5. (a) Give a detailed account of sucrose metabolism in plants.

Answer: Sucrose is the most abundant carbohydrate in plants and is a crucial molecule for plant growth and development. Plants use sucrose for energy production, as a carbon source for biosynthesis, and for long-term storage. Sucrose metabolism in plants involves a complex network of enzymes, transporters, and regulatory factors. In this answer, we will provide a detailed account of sucrose metabolism in plants, including its biosynthesis, transport, and utilization.


Biosynthesis of Sucrose:

Sucrose is synthesized in the cytoplasm of plant cells through the process of photosynthesis. During photosynthesis, plants capture light energy and use it to convert carbon dioxide (CO2) and water (H2O) into glucose (C6H12O6) and oxygen (O2). Glucose is then converted into sucrose through a series of enzymatic reactions. The first step in sucrose biosynthesis is the conversion of glucose-6-phosphate (G6P) into fructose-6-phosphate (F6P) by the enzyme phosphohexose isomerase. F6P is then converted into fructose-1,6-bisphosphate (FBP) by the enzyme aldolase. FBP is split into two three-carbon molecules, dihydroxyacetone phosphate (DHAP) and glyceraldehyde-3-phosphate (GAP), by the enzyme fructose-1,6-bisphosphate aldolase. Finally, sucrose is formed by the transfer of a glucose molecule from UDP-glucose to fructose, catalyzed by the enzyme sucrose synthase. Transport of Sucrose:

Once synthesized, sucrose is transported from the leaves, where it is produced, to the rest of the plant via the phloem. The phloem is a specialized tissue that transports nutrients, including sucrose, from source tissues (such as leaves) to sink tissues (such as roots or developing fruits). Sucrose is loaded into the phloem in the source tissue by sucrose transporters, which are located in the plasma membrane of phloem companion cells. The sucrose transporters use a proton gradient generated by the plasma membrane H+-ATPase to drive sucrose uptake from the cytoplasm. Sucrose is then transported through the phloem in the form of a sucrose-rich sap. In the sink tissue, sucrose is unloaded from the phloem by sucrose transporters and metabolized for energy or storage. Utilization of Sucrose:

Sucrose is utilized by plant cells for energy production, biosynthesis, and storage. In sink tissues, sucrose is hydrolyzed into glucose and fructose by the enzyme invertase. Glucose and fructose are then metabolized through glycolysis, the tricarboxylic acid (TCA) cycle, and the electron transport chain to generate ATP for energy production. Alternatively, sucrose can be stored as starch in storage organs such as roots, tubers, or seeds. Starch is synthesized through the conversion of glucose-6-phosphate into ADP-glucose by the enzyme ADP-glucose pyrophosphorylase. ADP-glucose is then polymerized into amylose and amylopectin by the enzymes starch synthase and branching enzyme. In addition to starch synthesis, sucrose is also used as a precursor for biosynthesis of other molecules such as cellulose, hemicellulose, and pectin. In summary, sucrose metabolism in plants is a complex process that involves the synthesis of sucrose in the cytoplasm through photosynthesis, transport of sucrose through the phloem, and utilization of sucrose for energy production, biosynthesis, and storage.

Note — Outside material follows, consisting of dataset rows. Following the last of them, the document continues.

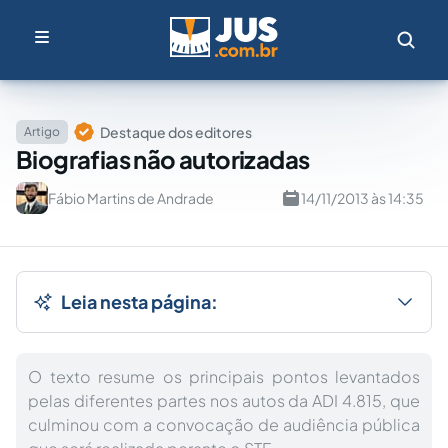
Destaque dos editores
Artigo
Biografias não autorizadas
Fábio Martins de Andrade
14/11/2013 às 14:35
Leia nesta página:
O texto resume os principais pontos levantados
pelas diferentes partes nos autos da ADI 4.815, que
culminou com a convocação de audiência pública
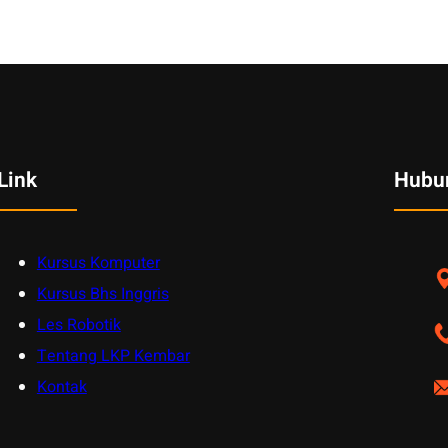
Link
Hubu
Kursus Komputer
Kursus Bhs Inggris
Les Robotik
Tentang LKP Kembar
Kontak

(b) Enlist and explain the symptoms of plant diseases that disrupt the photosynthesis function.

Answer: Plant diseases can disrupt the process of photosynthesis, which is the process by which plants convert sunlight into energy. The following are some symptoms of plant diseases that affect the photosynthesis function: Yellowing of leaves: If the leaves of a plant turn yellow, it can indicate that the plant is not producing enough chlorophyll, the pigment that absorbs sunlight and facilitates photosynthesis. This could be due to a disease that is affecting the plant's ability to produce chlorophyll. Stunted growth: Plants that are not able to photosynthesize properly may experience stunted growth. This is because they are not able to produce enough energy to support their growth. Wilting: A plant that is not able to photosynthesize properly may wilt or droop. This is because the plant is not producing enough energy to maintain turgor pressure, which is what keeps the plant upright. Reduced yield: Plants that are not able to photosynthesize properly may produce a reduced yield. This is because they are not able to produce enough energy to support the production of fruit or flowers. Necrosis: Necrosis is the death of plant tissue, which can be caused by diseases that disrupt photosynthesis. If a plant's leaves or other tissues become necrotic, it can indicate that the plant is not able to produce enough energy to maintain the health of its tissues. Changes in leaf color: In addition to yellowing, plants with photosynthesis disruptions may display other changes in leaf color, such as browning or reddening. These changes can indicate that the plant is not producing enough chlorophyll or is experiencing other stressors.



It's important to note that these symptoms can be caused by a variety of factors, not just plant diseases. If you suspect that your plant is suffering from a disease that is disrupting photosynthesis, it's important to consult with a plant health expert or a professional horticulturist to properly diagnose the issue and determine the appropriate course of treatment.

(c) What are pesticide formulations? Discuss the different types of formulations used in pest control.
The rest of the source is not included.